Background: This study was performed to evaluate the early warning value of wastewater-based epidemiology (WBE) in monitoring severe acute respiratory syndrome coronavirus 2 (SARS-CoV-2) and its correlation with population-level coronavirus disease 2019 (COVID-19) infection trends.
Methods: Wastewater samples from Fuzhou's Sewage Treatment Plant A were concentrated via membrane filtration and quantified using reverse transcription quantitative polymerase chain reaction (RT-qPCR). Viral load data were integrated with sentinel hospital positivity rates and respiratory outpatient visits from 11 city hospitals. Stratified cross-correlation lag analysis was performed by gender, age, and hospital type.

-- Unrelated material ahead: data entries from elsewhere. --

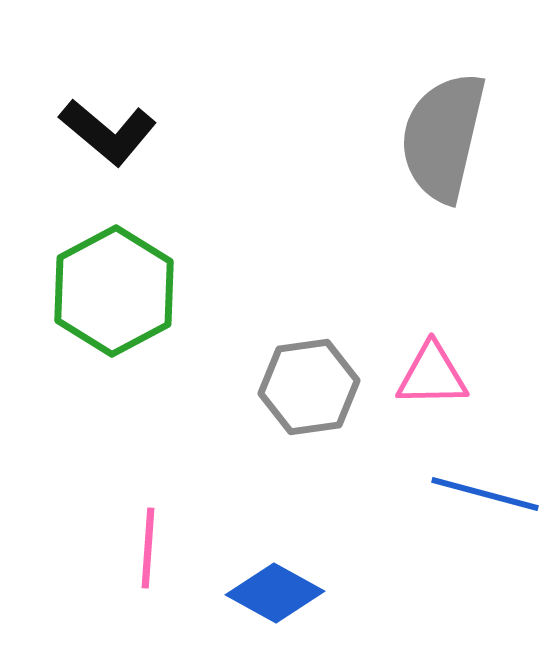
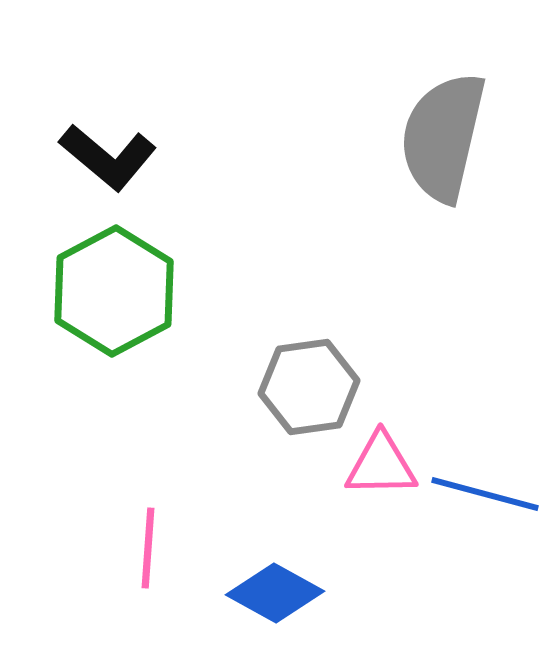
black L-shape: moved 25 px down
pink triangle: moved 51 px left, 90 px down
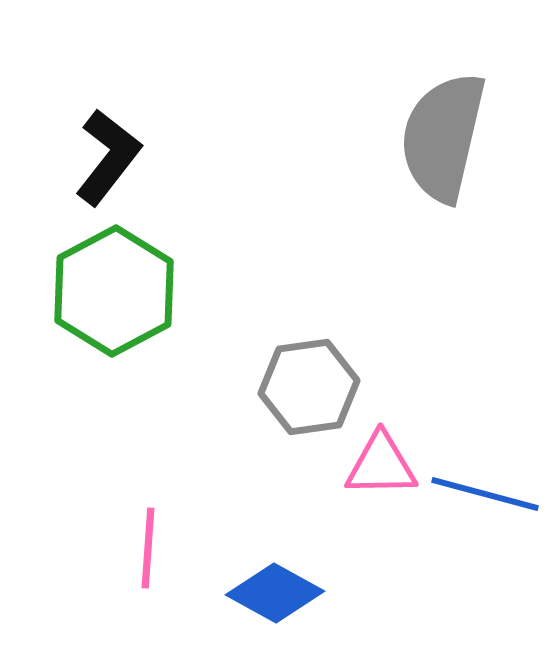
black L-shape: rotated 92 degrees counterclockwise
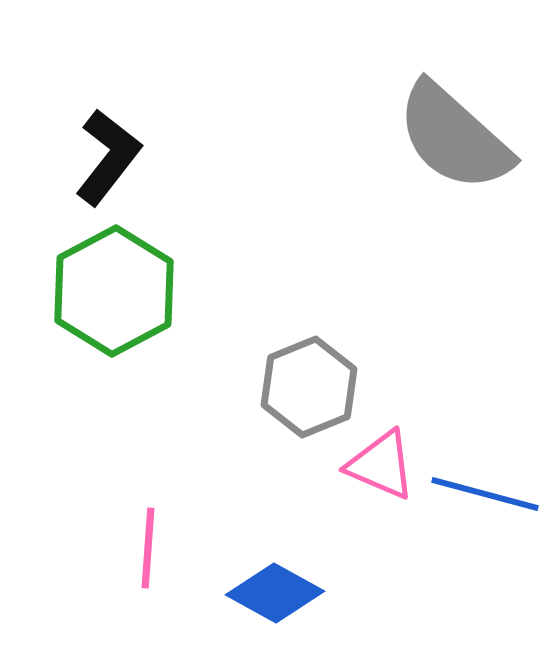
gray semicircle: moved 11 px right; rotated 61 degrees counterclockwise
gray hexagon: rotated 14 degrees counterclockwise
pink triangle: rotated 24 degrees clockwise
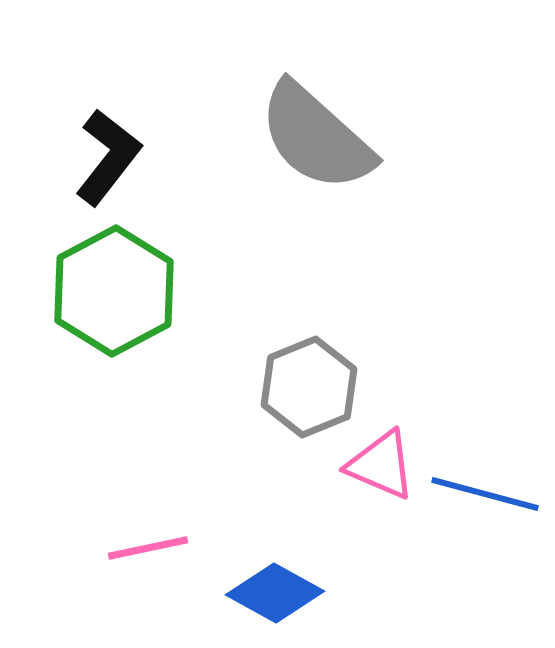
gray semicircle: moved 138 px left
pink line: rotated 74 degrees clockwise
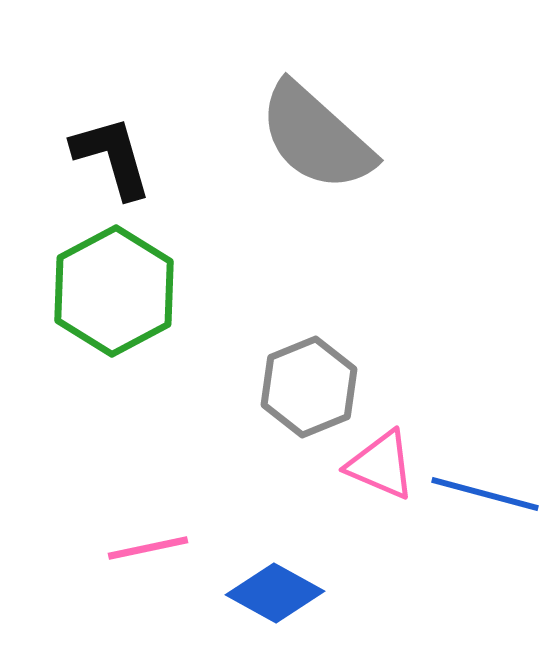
black L-shape: moved 4 px right; rotated 54 degrees counterclockwise
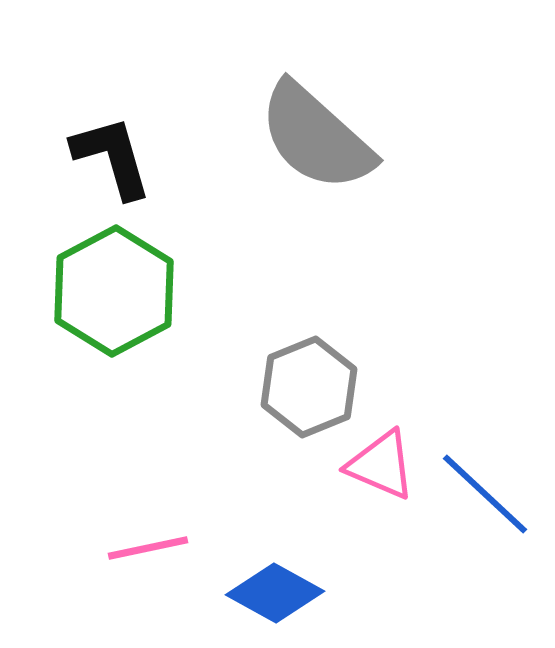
blue line: rotated 28 degrees clockwise
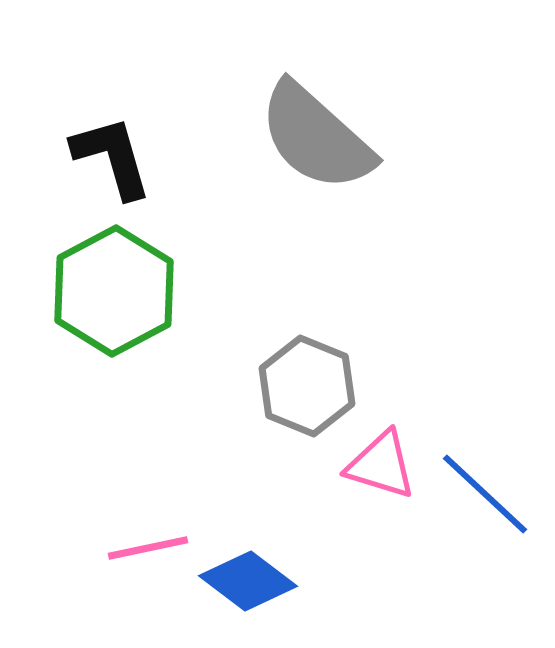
gray hexagon: moved 2 px left, 1 px up; rotated 16 degrees counterclockwise
pink triangle: rotated 6 degrees counterclockwise
blue diamond: moved 27 px left, 12 px up; rotated 8 degrees clockwise
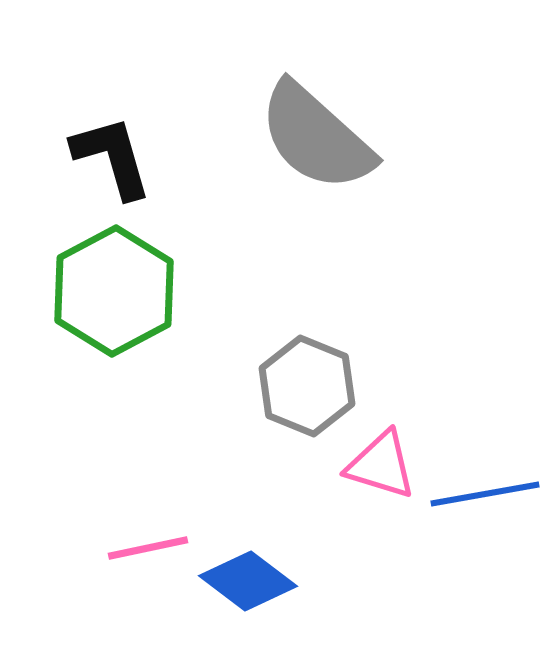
blue line: rotated 53 degrees counterclockwise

Results: Using the lowest single-day genome concentration as a proxy for daily SARS-CoV-2 levels was advantageous. Wastewater viral concentrations correlated positively with clinical cases, with peaks preceding reports by 0 to 17 days. Stratified analysis further indicated that women, older adults, and individuals from general hospitals were more sensitive to changes in wastewater viral loads, showing stronger correlations between infection trends and wastewater signals.
Conclusions: Wastewater surveillance of SARS-CoV-2 can effectively predict COVID-19 infection trends and offers a scientific basis for stratified and targeted interventions. The findings underscore the value of WBE as an early warning tool in public health surveillance.